» **WHAT THIS TASK INVOLVES**: Nothing but the pictures should be dropped; repeat the rest of the data below exactly.

[Source data]
-*-
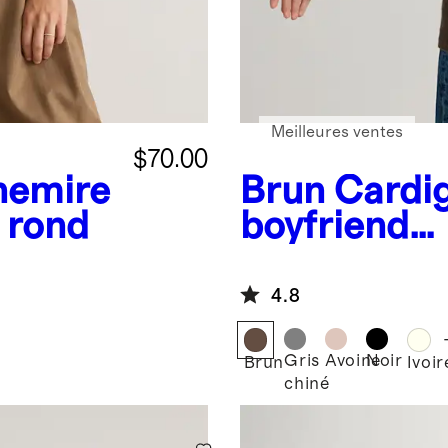
Meilleures ventes
$70.00
hemire
Brun
Cardi
 rond
boyfriend
surdimensi
cachemire 
4.8
Gris
Avoine
Noir
Brun
Ivoir
chiné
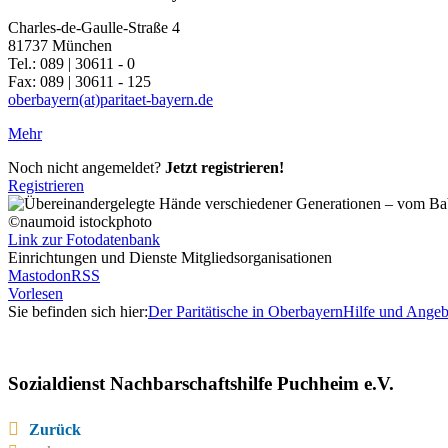
Charles-de-Gaulle-Straße 4
81737 München
Tel.: 089 | 30611 - 0
Fax: 089 | 30611 - 125
oberbayern(at)paritaet-bayern.de
Mehr
Noch nicht angemeldet?
Jetzt registrieren!
Registrieren
©naumoid istockphoto
Link zur Fotodatenbank
Einrichtungen und Dienste Mitgliedsorganisationen
Mastodon
RSS
Vorlesen
Sie befinden sich hier:
Der Paritätische in Oberbayern
Hilfe und Angeb
Sozialdienst Nachbarschaftshilfe Puchheim e.V.
Zurück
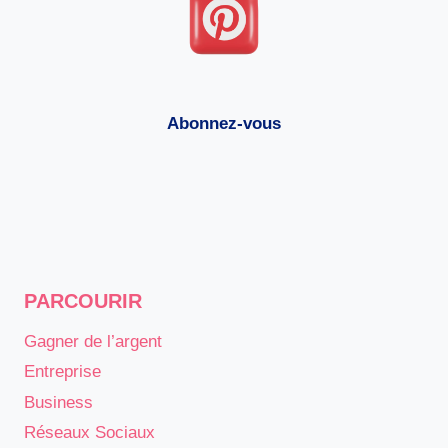
Abonnez-vous
PARCOURIR
Gagner de l’argent
Entreprise
Business
Réseaux Sociaux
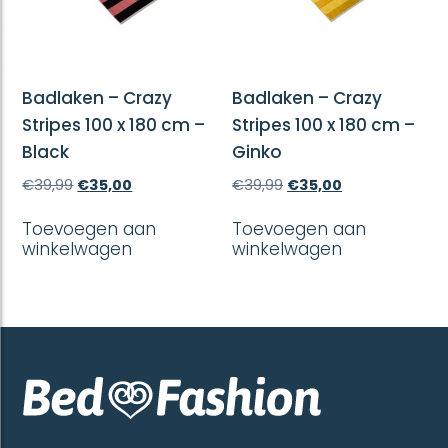
Badlaken – Crazy
Badlaken – Crazy
Stripes 100 x 180 cm –
Stripes 100 x 180 cm –
Black
Ginko
Oorspronkelijke
Huidige
Oorspronkelijke
Huidige
€
39,99
€
35,00
€
39,99
€
35,00
prijs
prijs
prijs
prijs
was:
is:
was:
is:
Toevoegen aan
Toevoegen aan
€39,99.
€35,00.
€39,99.
€35,00.
winkelwagen
winkelwagen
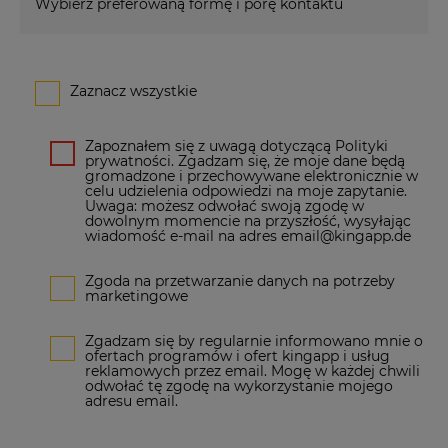
Wybierz preferowaną formę i porę kontaktu
Zaznacz wszystkie
Zapoznałem się z uwagą dotyczącą Polityki
prywatności. Zgadzam się, że moje dane będą
gromadzone i przechowywane elektronicznie w
celu udzielenia odpowiedzi na moje zapytanie.
Uwaga: możesz odwołać swoją zgodę w
dowolnym momencie na przyszłość, wysyłając
wiadomość e-mail na adres email@kingapp.de
Zgoda na przetwarzanie danych na potrzeby
marketingowe
Zgadzam się by regularnie informowano mnie o
ofertach programów i ofert kingapp i usług
reklamowych przez email. Mogę w każdej chwili
odwołać tę zgodę na wykorzystanie mojego
adresu email.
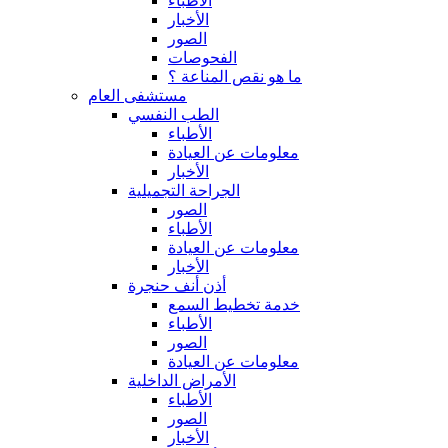
الأطباء
الأخبار
الصور
الفحوصات
ما هو نقص المناعة ؟
مستشفى العام
الطب النفسي
الأطباء
معلومات عن العيادة
الأخبار
الجراحة التجميلية
الصور
الأطباء
معلومات عن العيادة
الأخبار
أذن أنف حنجرة
خدمة تخطيط السمع
الأطباء
الصور
معلومات عن العيادة
الأمراض الداخلية
الأطباء
الصور
الأخبار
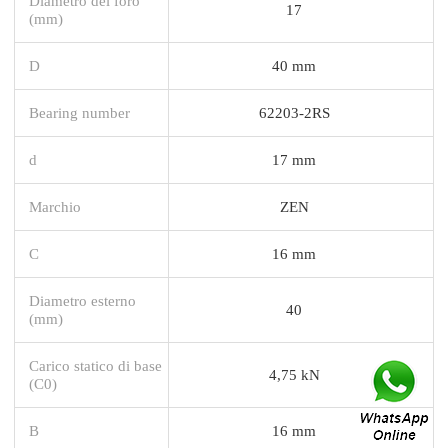
Diametro del foro
17
(mm)
D
40 mm
Bearing number
62203-2RS
d
17 mm
Marchio
ZEN
C
16 mm
Diametro esterno
40
(mm)
Carico statico di base
4,75 kN
(C0)
B
16 mm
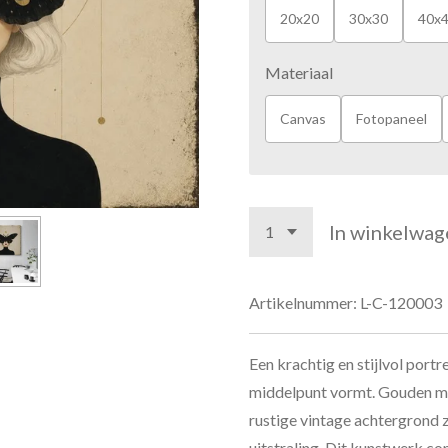
20x20
30x30
40x
Materiaal
Canvas
Fotopaneel
In winkelwag
Artikelnummer:
L-C-120003
Een krachtig en stijlvol portr
middelpunt vormt. Gouden maa
rustige vintage achtergrond 
uitstraling. Dit kunstwerk c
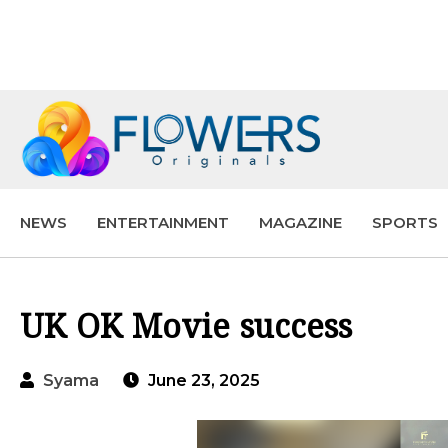
NEWS
ENTERTAINMENT
MAGAZINE
SPORTS
UK OK Movie success
Syama
June 23, 2025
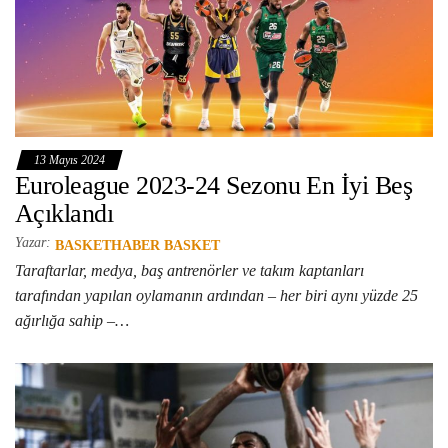
13 Mayıs 2024
Euroleague 2023-24 Sezonu En İyi Beş
Açıklandı
Yazar:
BASKETHABER BASKET
Taraftarlar, medya, baş antrenörler ve takım kaptanları
tarafından yapılan oylamanın ardından – her biri aynı yüzde 25
ağırlığa sahip –…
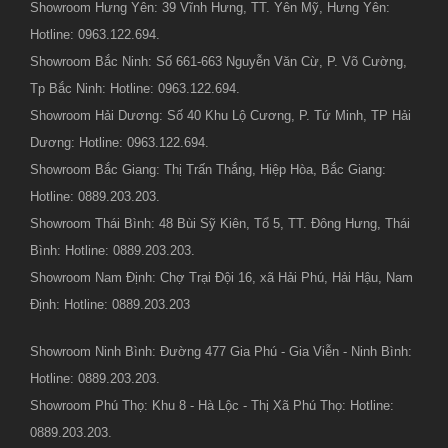
Showroom Hưng Yên: 39 Vĩnh Hưng, TT. Yên Mỹ, Hưng Yên:
Hotline: 0963.122.694.
Showroom Bắc Ninh: Số 661-663 Nguyễn Văn Cừ, P. Võ Cường,
Tp Bắc Ninh: Hotline: 0963.122.694.
Showroom Hải Dương: Số 40 Khu Lộ Cương, P. Tứ Minh, TP Hải
Dương: Hotline: 0963.122.694.
Showroom Bắc Giang: Thị Trấn Thắng, Hiệp Hòa, Bắc Giang:
Hotline: 0889.203.203.
Showroom Thái Bình: 48 Bùi Sỹ Kiên, Tổ 5, TT. Đông Hưng, Thái
Bình: Hotline: 0889.203.203.
Showroom Nam Định: Chợ Trại Đội 16, xã Hải Phú, Hải Hậu, Nam
Định: Hotline: 0889.203.203
Showroom Ninh Bình: Đường 477 Gia Phú - Gia Viễn - Ninh Bình:
Hotline: 0889.203.203.
Showroom Phú Thọ: Khu 8 - Hà Lộc - Thị Xã Phú Thọ: Hotline:
0889.203.203.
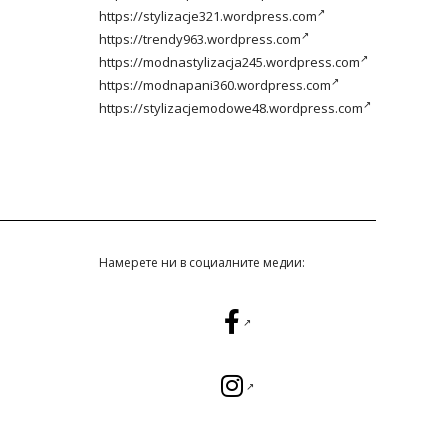
https://stylizacje321.wordpress.com
https://trendy963.wordpress.com
https://modnastylizacja245.wordpress.com
https://modnapani360.wordpress.com
https://stylizacjemodowe48.wordpress.com
Намерете ни в социалните медии:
-*-
» **YOUR RESPONSE**:
Meilleures ventes
$70.00
hemire
Brun
Cardi
 rond
boyfriend
surdimensi
cachemire 
4.8
Gris
Avoine
Noir
Brun
Ivoir
chiné
Charles-de-Gaulle-Straße 4
81737 München
Tel.: 089 | 30611 - 0
Fax: 089 | 30611 - 125
oberbayern(at)paritaet-bayern.de
Mehr
Noch nicht angemeldet?
Jetzt registrieren!
Registrieren
©naumoid istockphoto
Link zur Fotodatenbank
Einrichtungen und Dienste Mitgliedsorganisationen
Mastodon
RSS
Vorlesen
Sie befinden sich hier:
Der Paritätische in Oberbayern
Hilfe und Angeb
Sozialdienst Nachbarschaftshilfe Puchheim e.V.
Zurück
Abonnez-vous
PARCOURIR
Gagner de l’argent
Entreprise
Business
Réseaux Sociaux
Badlaken – Crazy
Badlaken – Crazy
Stripes 100 x 180 cm –
Stripes 100 x 180 cm –
Black
Ginko
Oorspronkelijke
Huidige
Oorspronkelijke
Huidige
€
39,99
€
35,00
€
39,99
€
35,00
prijs
prijs
prijs
prijs
was:
is:
was:
is:
Toevoegen aan
Toevoegen aan
€39,99.
€35,00.
€39,99.
€35,00.
winkelwagen
winkelwagen
Wybierz preferowaną formę i porę kontaktu
Zaznacz wszystkie
Zapoznałem się z uwagą dotyczącą Polityki
prywatności. Zgadzam się, że moje dane będą
gromadzone i przechowywane elektronicznie w
celu udzielenia odpowiedzi na moje zapytanie.
Uwaga: możesz odwołać swoją zgodę w
dowolnym momencie na przyszłość, wysyłając
wiadomość e-mail na adres email@kingapp.de
Zgoda na przetwarzanie danych na potrzeby
marketingowe
Zgadzam się by regularnie informowano mnie o
ofertach programów i ofert kingapp i usług
reklamowych przez email. Mogę w każdej chwili
odwołać tę zgodę na wykorzystanie mojego
adresu email.
الأطباء
الأخبار
الصور
الفحوصات
ما هو نقص المناعة ؟
مستشفى العام
الطب النفسي
الأطباء
معلومات عن العيادة
الأخبار
الجراحة التجميلية
الصور
الأطباء
معلومات عن العيادة
الأخبار
أذن أنف حنجرة
خدمة تخطيط السمع
الأطباء
الصور
معلومات عن العيادة
الأمراض الداخلية
الأطباء
الصور
الأخبار
Diametro del foro
17
(mm)
D
40 mm
Bearing number
62203-2RS
d
17 mm
Marchio
ZEN
C
16 mm
Diametro esterno
40
(mm)
Carico statico di base
4,75 kN
(C0)
B
16 mm
20x20
30x30
40x
Materiaal
Canvas
Fotopaneel
In winkelwag
Artikelnummer:
L-C-120003
Een krachtig en stijlvol portr
middelpunt vormt. Gouden maa
rustige vintage achtergrond 
uitstraling. Dit kunstwerk c
NEWS
ENTERTAINMENT
MAGAZINE
SPORTS
UK OK Movie success
Syama
June 23, 2025
13 Mayıs 2024
Euroleague 2023-24 Sezonu En İyi Beş
Açıklandı
Yazar:
BASKETHABER BASKET
Taraftarlar, medya, baş antrenörler ve takım kaptanları
tarafından yapılan oylamanın ardından – her biri aynı yüzde 25
ağırlığa sahip –…
Showroom Hưng Yên: 39 Vĩnh Hưng, TT. Yên Mỹ, Hưng Yên:
Hotline: 0963.122.694.
Showroom Bắc Ninh: Số 661-663 Nguyễn Văn Cừ, P. Võ Cường,
Tp Bắc Ninh: Hotline: 0963.122.694.
Showroom Hải Dương: Số 40 Khu Lộ Cương, P. Tứ Minh, TP Hải
Dương: Hotline: 0963.122.694.
Showroom Bắc Giang: Thị Trấn Thắng, Hiệp Hòa, Bắc Giang:
Hotline: 0889.203.203.
Showroom Thái Bình: 48 Bùi Sỹ Kiên, Tổ 5, TT. Đông Hưng, Thái
Bình: Hotline: 0889.203.203.
Showroom Nam Định: Chợ Trại Đội 16, xã Hải Phú, Hải Hậu, Nam
Định: Hotline: 0889.203.203
Showroom Ninh Bình: Đường 477 Gia Phú - Gia Viễn - Ninh Bình:
Hotline: 0889.203.203.
Showroom Phú Thọ: Khu 8 - Hà Lộc - Thị Xã Phú Thọ: Hotline:
0889.203.203.
https://stylizacje321.wordpress.com
https://trendy963.wordpress.com
https://modnastylizacja245.wordpress.com
https://modnapani360.wordpress.com
https://stylizacjemodowe48.wordpress.com
Намерете ни в социалните медии:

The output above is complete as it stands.